Are we really going to make the case that people with these kinds of rapid life changes, so typical for those in their 20s and 30s (and even 40s), don't need and would not benefit from getting quality financial advice from a financial planner? Of course not! The reality is that people facing these kinds of transitions -- from marriage to divorce, from starting a family to starting a business, from working down student loans to getting a job, from losing a job to getting another -- can benefit from the outside guidance of a personal financial planner. Not everyone has the time, knowledge or inclination to just “learn it from the Internet and do it themselves.” Yet our industry says there are no opportunities to provide financial planning value when serving Gen X and Gen Y?
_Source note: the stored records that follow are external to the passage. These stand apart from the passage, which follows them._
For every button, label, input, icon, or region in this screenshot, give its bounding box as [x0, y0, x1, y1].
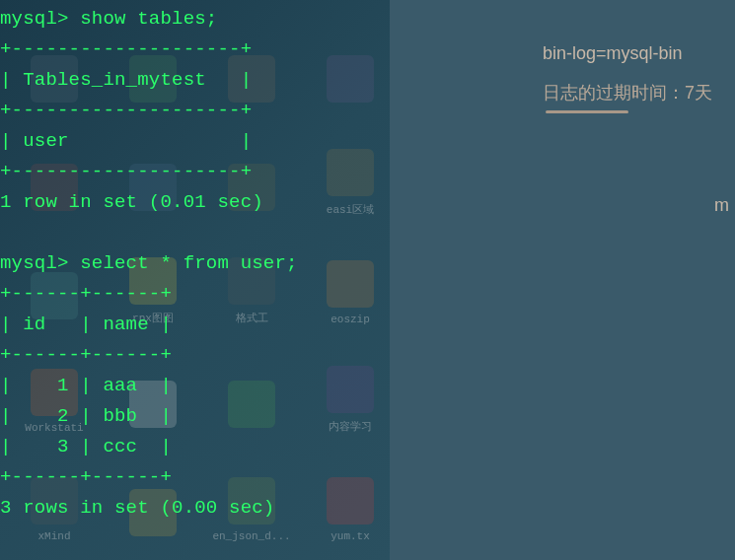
config-binlog-line: bin-log=mysql-bin — [543, 43, 683, 64]
desktop-icon: QQ音乐 — [109, 552, 197, 560]
desktop-icon: 2020年校招 — [207, 552, 296, 560]
underline-decoration — [546, 110, 628, 113]
terminal-panel: easi区域 rpx图图 格式工 eoszip Workstati 内容学习 x… — [0, 0, 390, 560]
desktop-icon: eoszip — [306, 227, 395, 325]
desktop-icon: 内容学习 — [306, 335, 395, 434]
desktop-icon — [306, 10, 395, 108]
desktop-icon: 同花顺券 — [306, 552, 395, 560]
desktop-icon: easi区域 — [306, 118, 395, 217]
desktop-icon: 知识拓展目 — [10, 552, 99, 560]
desktop-icon: yum.tx — [306, 444, 395, 542]
mysql-terminal-output[interactable]: mysql> show tables; +-------------------… — [0, 4, 298, 523]
right-panel: bin-log=mysql-bin 日志的过期时间：7天 m — [390, 0, 735, 560]
partial-text: m — [714, 195, 729, 216]
config-expire-line: 日志的过期时间：7天 — [543, 81, 712, 105]
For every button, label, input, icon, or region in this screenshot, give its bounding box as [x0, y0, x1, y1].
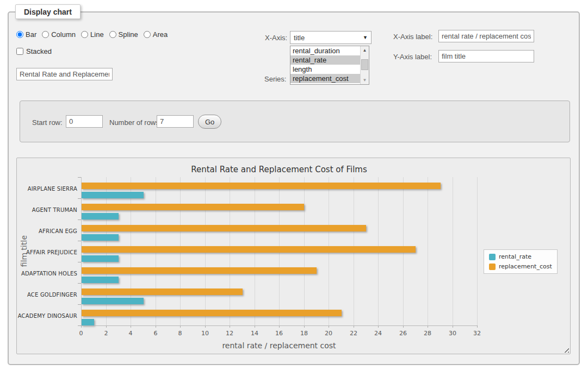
bar-rental_rate-agent-truman[interactable]: [82, 213, 119, 220]
x-axis-line: [81, 325, 477, 326]
bar-rental_rate-affair-prejudice[interactable]: [82, 255, 119, 262]
radio-bar[interactable]: [16, 31, 23, 38]
legend-item-rental_rate[interactable]: rental_rate: [489, 253, 552, 260]
x-tick-label: 26: [393, 330, 413, 337]
stacked-option[interactable]: Stacked: [16, 47, 52, 55]
x-tick-label: 16: [269, 330, 289, 337]
bar-replacement_cost-african-egg[interactable]: [82, 225, 366, 231]
start-row-label: Start row:: [32, 118, 63, 127]
y-axis-tick: [78, 283, 81, 284]
x-tick-label: 20: [319, 330, 338, 337]
legend-item-replacement_cost[interactable]: replacement_cost: [489, 263, 552, 270]
category-label: ADAPTATION HOLES: [17, 271, 77, 277]
number-of-rows-label: Number of rows:: [109, 118, 161, 127]
y-axis-tick: [78, 304, 81, 305]
scrollbar-thumb[interactable]: [361, 59, 368, 70]
category-label: ACADEMY DINOSAUR: [17, 313, 77, 319]
x-axis-select[interactable]: title ▼: [290, 31, 372, 44]
series-option-length[interactable]: length: [290, 65, 360, 74]
category-label: AFRICAN EGG: [17, 228, 77, 234]
chevron-down-icon: ▼: [363, 35, 368, 40]
chart-title: Rental Rate and Replacement Cost of Film…: [81, 165, 477, 174]
x-tick-label: 6: [146, 330, 165, 337]
chart-builder-app: Display chart BarColumnLineSplineArea St…: [0, 0, 588, 370]
x-axis-field-label: X-Axis:: [265, 34, 287, 42]
fieldset-legend: Display chart: [15, 4, 81, 19]
chart-legend: rental_ratereplacement_cost: [484, 249, 558, 274]
scroll-down-icon[interactable]: ▼: [361, 76, 369, 84]
x-axis-selected-value: title: [294, 34, 305, 42]
number-of-rows-input[interactable]: [157, 115, 194, 128]
bar-replacement_cost-academy-dinosaur[interactable]: [82, 310, 342, 316]
row-controls-panel: Start row: Number of rows: Go: [20, 101, 570, 142]
legend-swatch-icon: [489, 254, 496, 260]
series-field-label: Series:: [264, 75, 286, 83]
x-axis-tick: [477, 325, 478, 328]
series-option-replacement_cost[interactable]: replacement_cost: [290, 74, 360, 83]
bar-replacement_cost-agent-truman[interactable]: [82, 204, 304, 210]
x-tick-label: 2: [96, 330, 116, 337]
y-axis-tick: [78, 177, 81, 178]
x-axis-label-input[interactable]: [438, 30, 534, 42]
x-tick-label: 24: [368, 330, 388, 337]
bar-replacement_cost-adaptation-holes[interactable]: [82, 267, 317, 274]
bar-replacement_cost-airplane-sierra[interactable]: [82, 183, 441, 189]
stacked-label: Stacked: [26, 47, 52, 55]
radio-label-column: Column: [51, 30, 76, 39]
x-tick-label: 8: [170, 330, 190, 337]
legend-swatch-icon: [489, 264, 496, 270]
radio-label-spline: Spline: [119, 30, 138, 39]
category-label: AIRPLANE SIERRA: [17, 186, 77, 192]
x-tick-label: 0: [71, 330, 91, 337]
x-tick-label: 12: [220, 330, 239, 337]
x-axis-label-caption: X-Axis label:: [393, 33, 432, 41]
x-tick-label: 10: [195, 330, 215, 337]
x-tick-label: 18: [294, 330, 314, 337]
bar-rental_rate-african-egg[interactable]: [82, 234, 119, 241]
y-axis-label-input[interactable]: [438, 50, 534, 62]
bar-rental_rate-ace-goldfinger[interactable]: [82, 298, 144, 304]
series-listbox-options: rental_durationrental_ratelengthreplacem…: [290, 46, 360, 84]
legend-label: replacement_cost: [499, 263, 552, 270]
chart-type-option-column[interactable]: Column: [42, 30, 76, 39]
bar-rental_rate-adaptation-holes[interactable]: [82, 277, 119, 283]
gridline: [477, 177, 478, 325]
stacked-checkbox[interactable]: [16, 48, 23, 55]
x-tick-label: 32: [467, 330, 487, 337]
chart-type-option-spline[interactable]: Spline: [109, 30, 138, 39]
fieldset-legend-text: Display chart: [24, 8, 72, 16]
resize-handle-icon[interactable]: [562, 346, 569, 353]
gridline: [453, 177, 453, 325]
bar-rental_rate-airplane-sierra[interactable]: [82, 192, 144, 198]
category-label: ACE GOLDFINGER: [17, 292, 77, 298]
category-label: AGENT TRUMAN: [17, 207, 77, 213]
y-axis-tick: [78, 241, 81, 241]
bar-rental_rate-academy-dinosaur[interactable]: [82, 319, 94, 325]
bar-replacement_cost-ace-goldfinger[interactable]: [82, 289, 243, 295]
series-option-rental_rate[interactable]: rental_rate: [290, 55, 360, 65]
scroll-up-icon[interactable]: ▲: [361, 46, 369, 54]
y-axis-tick: [78, 220, 81, 220]
radio-area[interactable]: [144, 31, 151, 38]
go-button[interactable]: Go: [198, 115, 221, 129]
chart-type-option-area[interactable]: Area: [144, 30, 168, 39]
series-scrollbar[interactable]: ▲ ▼: [360, 46, 369, 84]
chart-title-input[interactable]: [16, 68, 113, 80]
series-option-rental_duration[interactable]: rental_duration: [290, 46, 360, 55]
chart-panel: Rental Rate and Replacement Cost of Film…: [16, 158, 571, 354]
category-label: AFFAIR PREJUDICE: [17, 249, 77, 255]
bar-replacement_cost-affair-prejudice[interactable]: [82, 246, 416, 253]
y-axis-line: [81, 177, 82, 325]
chart-type-option-bar[interactable]: Bar: [16, 30, 36, 39]
radio-line[interactable]: [81, 31, 88, 38]
radio-spline[interactable]: [109, 31, 116, 38]
start-row-input[interactable]: [66, 115, 103, 128]
radio-label-bar: Bar: [26, 30, 36, 39]
radio-column[interactable]: [42, 31, 49, 38]
chart-type-group: BarColumnLineSplineArea: [16, 30, 168, 39]
series-listbox[interactable]: rental_durationrental_ratelengthreplacem…: [290, 46, 369, 85]
chart-plot-area: [81, 177, 477, 325]
chart-type-option-line[interactable]: Line: [81, 30, 104, 39]
radio-label-line: Line: [90, 30, 104, 39]
x-tick-label: 30: [443, 330, 462, 337]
Of course, not every financial planner needs to work with young clients. Near retirees and retirees need financial advice too, and there’s nothing wrong with helping those clients. But being a retirement advisor who focuses on portfolios and distributions and doesn’t work with Gen X and Gen Y isn’t a basis for saying that no young people need a financial advisor. Young people need help with everything else in their lives that is financial but has nothing to do with saving for and spending in retirement! To say otherwise is like telling Gen X and Gen Y that they don’t need a doctor because they’re young and healthy right now, and that they shouldn’t bother with health insurance or check-ups until they’re older and more likely to have serious health issues to worry about. This is clearly not prudent advice.
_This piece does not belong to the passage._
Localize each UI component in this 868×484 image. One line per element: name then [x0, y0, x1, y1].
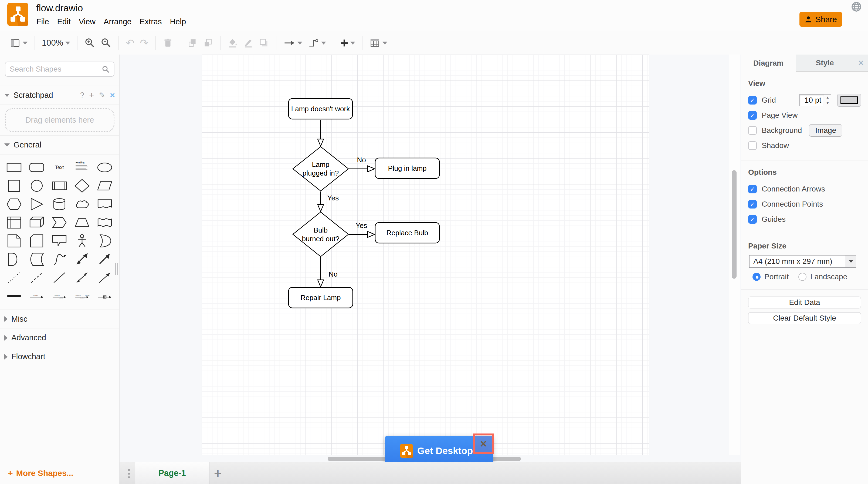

Saying that the advice of financial planners who work with Gen X and Gen Y clients -- including the nearly 150 who have joined XY Planning Network in the past 18 months -- has no value for their clients is both offensive and insulting. It's offensive to those advisors because they are delivering value to their clients and insulting to their clients because they are happily paying for the value they see in having access to a planner who provides real financial planning advice.
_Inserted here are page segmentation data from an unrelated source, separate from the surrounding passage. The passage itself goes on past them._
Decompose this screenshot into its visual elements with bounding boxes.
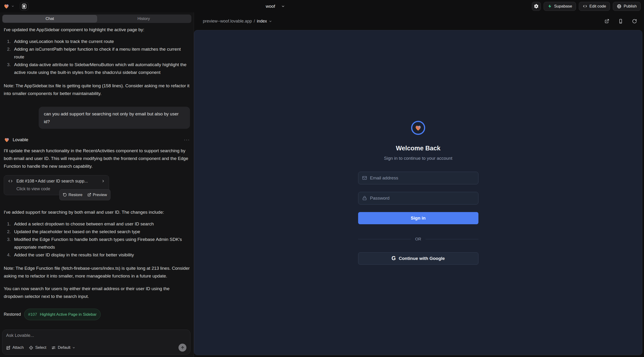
lovable-heart-icon [3, 3, 10, 10]
chat-input[interactable] [6, 333, 186, 338]
list-item: Adding data-active attribute to SidebarM… [14, 61, 190, 76]
mode-label: Default [58, 345, 70, 350]
preview-url-domain: preview--woof.lovable.app [203, 19, 252, 24]
tab-chat[interactable]: Chat [3, 15, 97, 22]
attach-label: Attach [12, 345, 24, 350]
mode-default-button[interactable]: Default [51, 345, 75, 350]
assistant-paragraph: You can now search for users by either t… [4, 285, 190, 300]
preview-label: Preview [93, 191, 107, 199]
message-menu-button[interactable]: ··· [184, 136, 190, 144]
external-link-icon [87, 193, 91, 197]
assistant-paragraph: I'll update the search functionality in … [4, 147, 190, 170]
select-button[interactable]: Select [29, 345, 46, 350]
user-message-bubble: can you add support for searching not on… [39, 107, 190, 129]
refresh-button[interactable] [632, 19, 637, 24]
list-item: Updated the placeholder text based on th… [14, 228, 190, 236]
preview-region: preview--woof.lovable.app / index [194, 12, 644, 357]
preview-iframe: Welcome Back Sign in to continue to your… [194, 30, 642, 355]
or-label: OR [415, 237, 421, 242]
version-number: #107 [28, 310, 37, 318]
lovable-avatar-heart-icon [4, 137, 10, 143]
url-separator: / [254, 19, 255, 24]
tab-history[interactable]: History [97, 15, 191, 22]
assistant-name: Lovable [13, 136, 28, 144]
version-title: Highlight Active Page in Sidebar [40, 310, 96, 318]
preview-button[interactable]: Preview [87, 191, 107, 199]
chevron-right-icon [101, 179, 105, 183]
panel-left-icon [22, 4, 26, 9]
assistant-paragraph: I've added support for searching by both… [4, 208, 190, 216]
chevron-down-icon [11, 5, 14, 8]
google-signin-button[interactable]: G Continue with Google [358, 252, 478, 264]
assistant-list: Adding useLocation hook to track the cur… [4, 38, 190, 76]
toggle-sidebar-button[interactable] [20, 2, 28, 10]
publish-button[interactable]: Publish [613, 2, 641, 11]
composer: Attach Select Default [2, 330, 190, 355]
edit-code-button[interactable]: Edit code [579, 2, 610, 11]
or-divider: OR [358, 237, 478, 242]
settings-button[interactable] [532, 2, 541, 11]
assistant-list: Added a select dropdown to choose betwee… [4, 220, 190, 259]
envelope-icon [362, 176, 367, 180]
chat-history-tabs: Chat History [2, 14, 191, 23]
attach-image-icon [6, 346, 10, 350]
email-input[interactable] [370, 176, 474, 180]
list-item: Adding an isCurrentPath helper function … [14, 45, 190, 61]
app-heart-icon [414, 124, 422, 132]
list-item: Adding useLocation hook to track the cur… [14, 38, 190, 45]
sliders-icon [51, 346, 56, 350]
lovable-logo-menu[interactable] [3, 3, 14, 10]
list-item: Modified the Edge Function to handle bot… [14, 236, 190, 251]
gear-icon [534, 4, 539, 9]
chevron-down-icon [72, 346, 75, 349]
lock-icon [362, 196, 367, 200]
arrow-up-icon [180, 346, 184, 350]
select-target-icon [29, 346, 33, 350]
assistant-note: Note: The Edge Function file (fetch-fire… [4, 264, 190, 280]
password-field[interactable] [358, 192, 478, 204]
edit-version-card[interactable]: Edit #108 • Add user ID search supp... C… [4, 175, 109, 195]
restore-button[interactable]: Restore [63, 191, 82, 199]
list-item: Added the user ID display in the results… [14, 251, 190, 259]
globe-icon [617, 4, 622, 9]
chat-panel: Chat History I've updated the AppSidebar… [0, 12, 194, 357]
signin-subtitle: Sign in to continue to your account [384, 156, 452, 161]
restore-icon [63, 193, 67, 197]
google-g-icon: G [392, 255, 396, 262]
assistant-note: Note: The AppSidebar.tsx file is getting… [4, 82, 190, 97]
edit-code-label: Edit code [589, 4, 606, 9]
open-in-new-tab-button[interactable] [604, 19, 609, 24]
attach-button[interactable]: Attach [6, 345, 24, 350]
preview-url-page: index [257, 19, 267, 24]
list-item: Added a select dropdown to choose betwee… [14, 220, 190, 228]
signin-title: Welcome Back [396, 145, 440, 152]
project-name: woof [266, 4, 275, 9]
signin-submit-button[interactable]: Sign in [358, 212, 478, 224]
supabase-label: Supabase [554, 4, 572, 9]
restore-label: Restore [68, 191, 82, 199]
restored-label: Restored [4, 310, 21, 318]
supabase-button[interactable]: Supabase [544, 2, 576, 11]
edit-card-title: Edit #108 • Add user ID search supp... [16, 178, 98, 184]
restored-version-badge[interactable]: #107 Highlight Active Page in Sidebar [24, 309, 100, 320]
send-button[interactable] [178, 344, 186, 352]
password-input[interactable] [370, 196, 474, 201]
app-logo [411, 121, 425, 135]
top-bar: woof Supabase Edit code Publish [0, 0, 644, 12]
restored-row: Restored #107 Highlight Active Page in S… [4, 309, 190, 320]
mobile-view-button[interactable] [618, 19, 623, 24]
assistant-header: Lovable ··· [4, 136, 190, 144]
email-field[interactable] [358, 172, 478, 184]
publish-label: Publish [624, 4, 637, 9]
assistant-paragraph: I've updated the AppSidebar component to… [4, 26, 190, 34]
project-chevron-down-icon[interactable] [281, 4, 285, 8]
page-chevron-down-icon[interactable] [269, 20, 272, 23]
signin-card: Welcome Back Sign in to continue to your… [358, 121, 478, 264]
select-label: Select [35, 345, 46, 350]
supabase-icon [548, 4, 552, 8]
code-icon [8, 179, 13, 184]
chat-messages[interactable]: I've updated the AppSidebar component to… [0, 23, 194, 327]
edit-card-actions: Restore Preview [59, 189, 110, 200]
google-label: Continue with Google [399, 256, 445, 261]
code-icon [583, 4, 587, 8]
Despite Ms. Juge’s personal opinions about how her retirement-centric services aren’t valuable to young people, the rapid growth of the XY Planning Network makes it clear that other financial planners are willing and ready to step up to the challenge and opportunity of delivering valuable advice on everything from student loans and credit card debt, to building good spending and budgeting habits, to how to grow income by asking for raises and engaging in side hustles and starting businesses, to making good decisions about college savings and life insurance and mortgages, and a wide range of other financial planning advice that has nothing to do with managing a portfolio for a percentage of AUM.

Rather than one-sided interviews with financial planners who acknowledge they don’t serve young clients, perhaps it’s time to interview financial planners who are serving young clients profitably while delivering value to them for lessons and guidance and advice on how to do it? It’s certainly better than insulting young advisors serving their peers because their services and expertise happen to be different and not revolve around just portfolios and retirement.

And in the meantime, as long as the traditional financial advisor industry does continue to mock and insult young planners who provide value to young clients, we’re happy to continue to provide a home and community in XY Planning Network for those who recognize the opportunity in delivering comprehensive financial planning services to those in Gen X and Gen Y who really want it, need it, and are more than willing to pay for real value.

Alan Moore and Michael Kitces are co-founders of the XY Planning Network and advocates for bringing real financial planning to Gen X and Gen Y consumers.